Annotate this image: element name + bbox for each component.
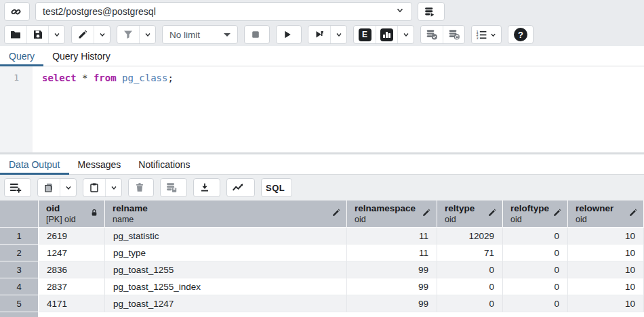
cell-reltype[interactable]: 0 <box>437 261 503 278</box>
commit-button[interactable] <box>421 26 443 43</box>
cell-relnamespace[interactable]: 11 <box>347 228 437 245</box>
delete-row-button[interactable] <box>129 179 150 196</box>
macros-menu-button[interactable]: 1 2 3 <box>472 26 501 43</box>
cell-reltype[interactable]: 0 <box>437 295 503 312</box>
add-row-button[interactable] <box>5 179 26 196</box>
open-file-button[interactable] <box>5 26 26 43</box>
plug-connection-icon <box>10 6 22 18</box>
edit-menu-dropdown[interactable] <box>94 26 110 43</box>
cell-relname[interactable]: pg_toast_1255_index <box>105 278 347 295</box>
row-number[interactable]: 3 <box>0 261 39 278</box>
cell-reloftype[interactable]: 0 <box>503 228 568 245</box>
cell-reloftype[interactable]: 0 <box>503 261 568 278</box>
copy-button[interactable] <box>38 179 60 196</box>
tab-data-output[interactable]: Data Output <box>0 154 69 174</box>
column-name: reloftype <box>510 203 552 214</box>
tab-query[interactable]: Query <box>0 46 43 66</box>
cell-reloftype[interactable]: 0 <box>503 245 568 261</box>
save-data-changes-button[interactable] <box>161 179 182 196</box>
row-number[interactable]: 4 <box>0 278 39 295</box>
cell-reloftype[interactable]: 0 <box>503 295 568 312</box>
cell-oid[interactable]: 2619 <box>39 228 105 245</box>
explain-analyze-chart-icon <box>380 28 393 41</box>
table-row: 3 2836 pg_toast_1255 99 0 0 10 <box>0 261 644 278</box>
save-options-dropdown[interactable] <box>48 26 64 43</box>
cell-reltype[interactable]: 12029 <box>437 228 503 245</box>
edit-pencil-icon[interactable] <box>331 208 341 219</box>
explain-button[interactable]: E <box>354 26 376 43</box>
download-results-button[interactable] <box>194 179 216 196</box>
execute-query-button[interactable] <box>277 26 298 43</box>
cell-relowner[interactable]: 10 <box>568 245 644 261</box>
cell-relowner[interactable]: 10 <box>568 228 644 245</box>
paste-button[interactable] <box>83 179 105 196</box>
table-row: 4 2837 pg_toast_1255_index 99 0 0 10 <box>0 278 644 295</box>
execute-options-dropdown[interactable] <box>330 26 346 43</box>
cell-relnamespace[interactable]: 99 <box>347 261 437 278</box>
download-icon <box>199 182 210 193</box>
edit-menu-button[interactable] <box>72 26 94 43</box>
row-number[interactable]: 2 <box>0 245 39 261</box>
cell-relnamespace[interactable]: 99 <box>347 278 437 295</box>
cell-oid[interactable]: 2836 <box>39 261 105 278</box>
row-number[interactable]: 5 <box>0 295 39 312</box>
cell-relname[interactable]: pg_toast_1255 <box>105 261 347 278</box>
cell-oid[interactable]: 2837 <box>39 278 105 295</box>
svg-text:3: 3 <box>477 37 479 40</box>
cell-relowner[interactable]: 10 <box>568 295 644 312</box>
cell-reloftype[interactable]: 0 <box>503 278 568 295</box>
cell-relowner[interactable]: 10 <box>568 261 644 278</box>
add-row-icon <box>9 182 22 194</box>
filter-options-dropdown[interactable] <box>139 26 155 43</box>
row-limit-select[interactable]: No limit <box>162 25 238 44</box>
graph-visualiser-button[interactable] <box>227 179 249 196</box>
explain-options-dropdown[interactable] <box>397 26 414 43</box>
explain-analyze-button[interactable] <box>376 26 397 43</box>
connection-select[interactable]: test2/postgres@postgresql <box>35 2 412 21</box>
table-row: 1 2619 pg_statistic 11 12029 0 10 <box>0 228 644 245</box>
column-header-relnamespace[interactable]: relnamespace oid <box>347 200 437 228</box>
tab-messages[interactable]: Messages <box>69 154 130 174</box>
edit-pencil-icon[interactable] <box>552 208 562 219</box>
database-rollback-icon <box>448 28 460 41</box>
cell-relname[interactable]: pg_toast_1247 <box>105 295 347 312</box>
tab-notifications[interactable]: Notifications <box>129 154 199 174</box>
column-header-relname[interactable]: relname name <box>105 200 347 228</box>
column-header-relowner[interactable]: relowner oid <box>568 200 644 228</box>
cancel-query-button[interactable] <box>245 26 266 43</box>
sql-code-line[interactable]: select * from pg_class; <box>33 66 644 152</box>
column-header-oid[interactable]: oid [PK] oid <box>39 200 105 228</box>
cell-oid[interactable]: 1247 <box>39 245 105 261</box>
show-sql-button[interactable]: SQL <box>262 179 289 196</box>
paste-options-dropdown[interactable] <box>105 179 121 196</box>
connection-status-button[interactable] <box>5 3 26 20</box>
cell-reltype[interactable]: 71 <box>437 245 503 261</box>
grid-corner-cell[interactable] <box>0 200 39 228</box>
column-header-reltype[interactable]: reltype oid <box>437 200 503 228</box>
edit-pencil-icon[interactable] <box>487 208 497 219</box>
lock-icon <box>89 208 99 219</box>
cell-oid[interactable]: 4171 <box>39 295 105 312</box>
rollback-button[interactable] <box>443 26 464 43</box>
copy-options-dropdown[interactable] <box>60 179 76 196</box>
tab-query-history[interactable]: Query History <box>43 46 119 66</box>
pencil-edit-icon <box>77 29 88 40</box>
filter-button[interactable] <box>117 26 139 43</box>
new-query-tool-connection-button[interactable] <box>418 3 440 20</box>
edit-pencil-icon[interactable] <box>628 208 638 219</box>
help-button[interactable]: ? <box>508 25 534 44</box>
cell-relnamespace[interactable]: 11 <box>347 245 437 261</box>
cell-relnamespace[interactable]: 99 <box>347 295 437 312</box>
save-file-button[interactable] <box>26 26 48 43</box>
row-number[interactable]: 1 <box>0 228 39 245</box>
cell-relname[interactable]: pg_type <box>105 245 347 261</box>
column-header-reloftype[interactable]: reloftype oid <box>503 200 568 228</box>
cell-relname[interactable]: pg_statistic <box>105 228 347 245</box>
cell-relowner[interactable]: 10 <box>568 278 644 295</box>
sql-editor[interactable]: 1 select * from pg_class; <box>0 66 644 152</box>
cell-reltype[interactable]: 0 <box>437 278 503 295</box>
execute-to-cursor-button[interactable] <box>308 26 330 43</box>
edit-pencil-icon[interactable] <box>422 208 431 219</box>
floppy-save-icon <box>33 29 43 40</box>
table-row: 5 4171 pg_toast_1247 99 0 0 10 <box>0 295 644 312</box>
■ ■ ■ ■
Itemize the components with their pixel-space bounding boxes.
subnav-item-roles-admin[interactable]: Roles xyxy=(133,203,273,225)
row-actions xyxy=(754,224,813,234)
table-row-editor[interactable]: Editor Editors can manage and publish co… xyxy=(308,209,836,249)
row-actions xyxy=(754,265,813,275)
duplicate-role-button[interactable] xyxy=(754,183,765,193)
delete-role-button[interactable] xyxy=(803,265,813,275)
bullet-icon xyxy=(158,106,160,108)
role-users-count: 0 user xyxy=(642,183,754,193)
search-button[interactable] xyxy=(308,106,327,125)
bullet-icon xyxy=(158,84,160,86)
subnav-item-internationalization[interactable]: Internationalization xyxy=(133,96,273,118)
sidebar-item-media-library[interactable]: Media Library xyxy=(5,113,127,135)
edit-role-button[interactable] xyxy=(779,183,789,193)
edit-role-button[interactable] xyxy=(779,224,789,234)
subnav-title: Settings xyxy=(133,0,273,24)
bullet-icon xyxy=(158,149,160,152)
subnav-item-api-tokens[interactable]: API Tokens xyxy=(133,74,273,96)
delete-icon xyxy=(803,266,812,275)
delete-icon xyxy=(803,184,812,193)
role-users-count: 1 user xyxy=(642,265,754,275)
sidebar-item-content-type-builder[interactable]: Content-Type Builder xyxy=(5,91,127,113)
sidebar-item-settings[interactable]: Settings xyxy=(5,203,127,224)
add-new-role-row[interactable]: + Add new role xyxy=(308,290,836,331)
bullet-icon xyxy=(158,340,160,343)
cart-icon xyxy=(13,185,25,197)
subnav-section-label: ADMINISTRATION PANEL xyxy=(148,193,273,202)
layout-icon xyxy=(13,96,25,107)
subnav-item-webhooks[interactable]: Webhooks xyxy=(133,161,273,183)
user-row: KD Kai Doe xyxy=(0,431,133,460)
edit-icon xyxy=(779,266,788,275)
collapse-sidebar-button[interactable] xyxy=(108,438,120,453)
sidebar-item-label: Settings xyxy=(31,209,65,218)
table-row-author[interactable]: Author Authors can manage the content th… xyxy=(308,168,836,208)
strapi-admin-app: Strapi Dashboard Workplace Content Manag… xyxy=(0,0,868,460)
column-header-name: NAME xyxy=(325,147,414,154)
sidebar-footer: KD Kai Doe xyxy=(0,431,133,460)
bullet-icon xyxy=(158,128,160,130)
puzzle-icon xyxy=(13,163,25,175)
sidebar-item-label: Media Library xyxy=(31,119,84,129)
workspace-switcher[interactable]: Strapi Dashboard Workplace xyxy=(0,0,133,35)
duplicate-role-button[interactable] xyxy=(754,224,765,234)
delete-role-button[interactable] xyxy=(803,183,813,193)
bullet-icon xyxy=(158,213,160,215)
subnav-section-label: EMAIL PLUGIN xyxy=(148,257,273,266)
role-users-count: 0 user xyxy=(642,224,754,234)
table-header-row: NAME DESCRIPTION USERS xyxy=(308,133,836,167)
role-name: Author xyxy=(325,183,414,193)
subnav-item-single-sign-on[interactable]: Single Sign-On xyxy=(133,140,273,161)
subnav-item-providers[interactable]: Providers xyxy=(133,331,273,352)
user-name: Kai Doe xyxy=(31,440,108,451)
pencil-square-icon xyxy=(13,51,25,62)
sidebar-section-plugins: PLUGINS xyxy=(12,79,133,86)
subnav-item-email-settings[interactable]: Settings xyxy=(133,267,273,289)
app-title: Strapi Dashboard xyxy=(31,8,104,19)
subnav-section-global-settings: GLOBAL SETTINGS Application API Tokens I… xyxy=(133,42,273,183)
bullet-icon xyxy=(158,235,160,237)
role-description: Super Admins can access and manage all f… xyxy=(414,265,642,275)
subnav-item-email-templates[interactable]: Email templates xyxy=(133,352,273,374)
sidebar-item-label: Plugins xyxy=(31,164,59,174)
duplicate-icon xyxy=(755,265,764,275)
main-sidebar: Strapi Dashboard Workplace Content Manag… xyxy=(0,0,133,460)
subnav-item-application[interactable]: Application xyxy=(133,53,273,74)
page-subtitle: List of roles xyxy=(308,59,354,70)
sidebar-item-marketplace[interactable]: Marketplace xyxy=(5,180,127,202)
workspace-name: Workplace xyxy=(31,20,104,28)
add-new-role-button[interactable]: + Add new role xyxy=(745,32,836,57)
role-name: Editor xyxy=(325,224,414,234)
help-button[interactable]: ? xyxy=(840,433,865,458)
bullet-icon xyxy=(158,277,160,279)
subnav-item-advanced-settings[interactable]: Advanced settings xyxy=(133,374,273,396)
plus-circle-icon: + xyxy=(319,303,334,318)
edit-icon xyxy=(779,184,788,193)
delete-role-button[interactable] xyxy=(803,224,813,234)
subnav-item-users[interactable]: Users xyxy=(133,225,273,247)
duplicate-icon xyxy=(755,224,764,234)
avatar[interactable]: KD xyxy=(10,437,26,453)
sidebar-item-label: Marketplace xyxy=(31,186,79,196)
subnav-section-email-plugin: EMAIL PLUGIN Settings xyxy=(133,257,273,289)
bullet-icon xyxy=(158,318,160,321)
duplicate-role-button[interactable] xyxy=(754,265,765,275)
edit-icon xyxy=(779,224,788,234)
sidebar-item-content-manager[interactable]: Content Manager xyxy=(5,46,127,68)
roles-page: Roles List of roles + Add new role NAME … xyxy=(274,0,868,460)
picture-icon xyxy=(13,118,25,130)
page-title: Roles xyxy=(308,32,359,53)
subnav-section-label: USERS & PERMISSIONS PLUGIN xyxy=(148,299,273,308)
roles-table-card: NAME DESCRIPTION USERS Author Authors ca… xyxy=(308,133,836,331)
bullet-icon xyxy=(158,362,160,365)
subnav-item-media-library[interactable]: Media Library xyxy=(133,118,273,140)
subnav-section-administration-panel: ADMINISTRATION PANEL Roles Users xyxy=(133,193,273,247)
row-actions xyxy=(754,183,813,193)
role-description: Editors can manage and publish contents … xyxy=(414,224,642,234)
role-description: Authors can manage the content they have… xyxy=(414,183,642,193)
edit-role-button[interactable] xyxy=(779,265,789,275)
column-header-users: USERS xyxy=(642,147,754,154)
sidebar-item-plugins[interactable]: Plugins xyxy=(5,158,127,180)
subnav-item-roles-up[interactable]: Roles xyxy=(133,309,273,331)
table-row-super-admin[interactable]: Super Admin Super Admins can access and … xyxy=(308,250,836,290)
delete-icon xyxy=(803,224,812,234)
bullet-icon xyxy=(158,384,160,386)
■ ■ ■ ■
[Problem requirements]:
Reply with nothing except the number of lines in the listing above that include the string "Super".

[Solution]:
2